Conference Abstract | Volume 8, Abstract ELIC2025458 (Oral 065) | Published:  14 Aug 2025

Improving rational prescription in Lassa fever treatment centre: The role of prescriber education

Ibrahim Mahmood Maigari1,&, Ibrahim Adamu2, Yusuf Bara Jibrin1, Alejandra Naranjo Garcia3, Till Omansen4, Amina Mohammed5, Hassan Faruq Hassan6

1Department of Medicine, Abubakar Tafawa Balewa University/Teaching Hospital, Bauchi Nigeria, 2Department of Medicine, Abubakar Tafawa Balewa University Teaching Hospital Bauchi/Gombe State University, Gombe State Nigeria, 3Médecins Sans Frontiers (MSF), Operation Centre Geneva (OCG) Project Medical Referent Bauchi, Nigeria, 4Bernhard Nocht Institute for Tropical Medicine, Hamburg, Germany, 5Department of Community Medicine, Abubakar Tafawa Balewa University, Bauchi, Nigeria, 6Department of Community Medicine, Aminu Kano Teaching Hospital, Kano, Nigeria

&Corresponding author: Ibrahim Mahmood Maigari, Department of Medicine, Abubakar Tafawa Balewa University, Bauchi, Nigeria. Email: immaigari@atbu.edu.ng

Received: 20 May 2025, Accepted: 09  Jul 2025, Published: 14 Aug 2025

Domain: Infectious Disease Epidemiology

This is part of the Proceedings of the ECOWAS 2nd Lassa fever International Conference in Abidjan, September 8 – 11, 2025

Keywords: Rational Prescription, Lassa Fever, Treatment Centre, posology

©Ibrahim Mahmood Maigari et al Journal of Interventional Epidemiology and Public Health (ISSN: 2664-2824). This is an Open Access article distributed under the terms of the Creative Commons Attribution International 4.0 License (https://creativecommons.org/licenses/by/4.0/), which permits unrestricted use, distribution, and reproduction in any medium, provided the original work is properly cited.

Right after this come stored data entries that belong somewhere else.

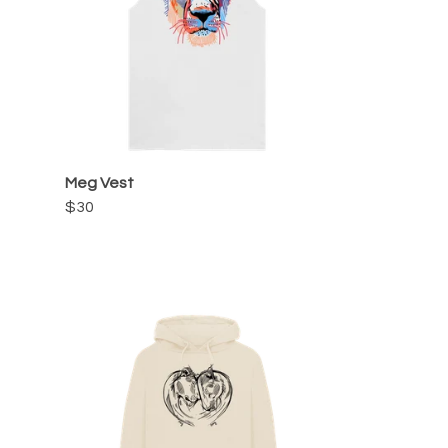
Meg Vest
$30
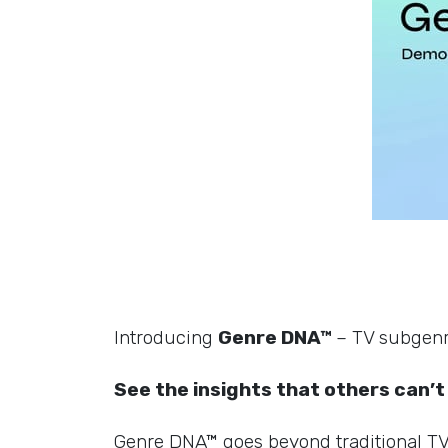
Introducing
Genre DNA™
– TV subgenre
See the insights that others can’t
Genre DNA™ goes beyond traditional TV g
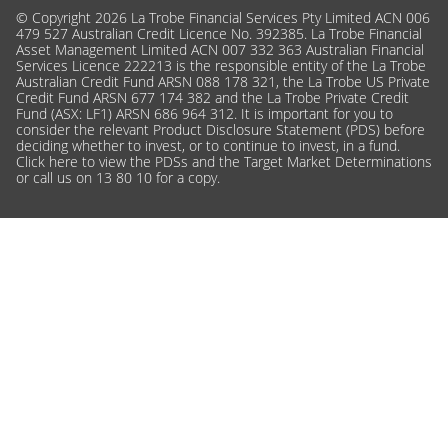
© Copyright 2026 La Trobe Financial Services Pty Limited ACN 006
479 527 Australian Credit Licence No. 392385. La Trobe Financial
Asset Management Limited ACN 007 332 363 Australian Financial
Services Licence 222213 is the responsible entity of the La Trobe
Australian Credit Fund ARSN 088 178 321, the La Trobe US Private
Credit Fund ARSN 677 174 382 and the La Trobe Private Credit
Fund (ASX: LF1) ARSN 686 964 312. It is important for you to
consider the relevant Product Disclosure Statement (PDS) before
deciding whether to invest, or to continue to invest, in a fund.
Click here
to view the PDSs and the Target Market Determinations
or call us on 13 80 10 for a copy.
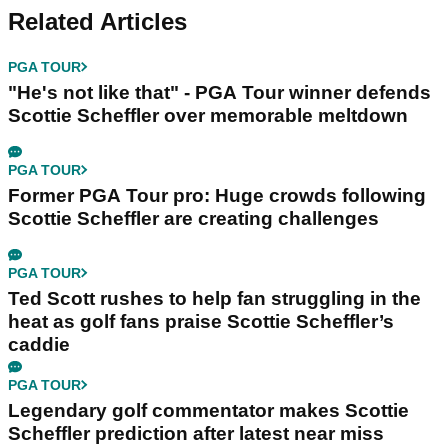
Related Articles
PGA TOUR
"He's not like that" - PGA Tour winner defends
Scottie Scheffler over memorable meltdown
PGA TOUR
Former PGA Tour pro: Huge crowds following
Scottie Scheffler are creating challenges
PGA TOUR
Ted Scott rushes to help fan struggling in the
heat as golf fans praise Scottie Scheffler’s
caddie
PGA TOUR
Legendary golf commentator makes Scottie
Scheffler prediction after latest near miss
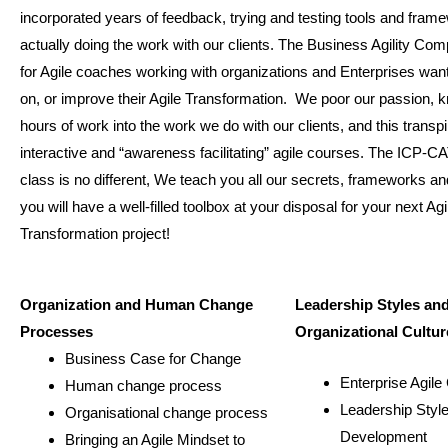
incorporated years of feedback, trying and testing tools and fram
actually doing the work with our clients. The Business Agility Com
for Agile coaches working with organizations and Enterprises wan
on, or improve their Agile Transformation. We poor our passion,
hours of work into the work we do with our clients, and this transp
interactive and “awareness facilitating” agile courses. The ICP-CA
class is no different, We teach you all our secrets, frameworks an
you will have a well-filled toolbox at your disposal for your next Agi
Transformation project!
Organization and Human Change
Leadership Styles an
Processes
Organizational Cultur
Business Case for Change
Enterprise Agile
Human change process
Leadership Styl
Organisational change process
Development
Bringing an Agile Mindset to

Cite this article: Ibrahim Mahmood Maigari et al., Improving rational prescription in Lassa fever treatment centre: The role of prescriber education. Journal of Interventional Epidemiology and Public Health. 2025;8(ConfProc5):00065. https://doi.org/10.37432/JIEPH-CONFPRO5-00065

Introduction

Lassa Fever (LF) clinically presents with non-specific features like many other tropical febrile illnesses. Patients may also present with complications making diagnosis challenging. Consequently, physicians attending to suspects and confirmed cases face broad differential diagnosis posing to risk of multiple/inappropriate prescriptions with potential harm to patients. The study aimed to promote rational prescription (RP) practices among doctors in LF treatment centre (LFTC) through structured training.

Methods

An RP training was conducted at LFTC in Bauchi, Nigeria between January and March 2024. Baseline prescription practice was assessed using the Médecins Sans frontiers (MSF) RP tool (version 4, 2018.OCG QoC tool) and repeated two months post RP training. The training covered the key RP components of diagnostic clarity, use of guiding protocols, contraindications, and appropriate drug use with respect to posology, treatment duration, and route of administration. Forty patients case files (10% of admissions) were randomly selected and reviewed by a group 4 of four trained reviewers for both pre- and post assessments. Compliance was categorised as high (above 75%)., medium (60 – 75%), and low (below 60%).

Results

The overall RP compliance rate improved from 40% to 68% post training. Improvement across key RP components were, diagnostic clarity 60% to 75%. protocol compliance 65% to 93%, posology from 65% to 98%, treatment  duration from 50% to 100%, route of administration rose to 98% from 73% and consideration for contraindication was 73% and improved to 98%.

Conclusion

RP practices can significantly improve during LF outbreak through targeted prescribers training. Although significant improvement was observed at three months, the outcome may improve more with continuous training over time. We recommend regular RP training as a standard component of LF outbreak case management to promote anti-microbial stewardship.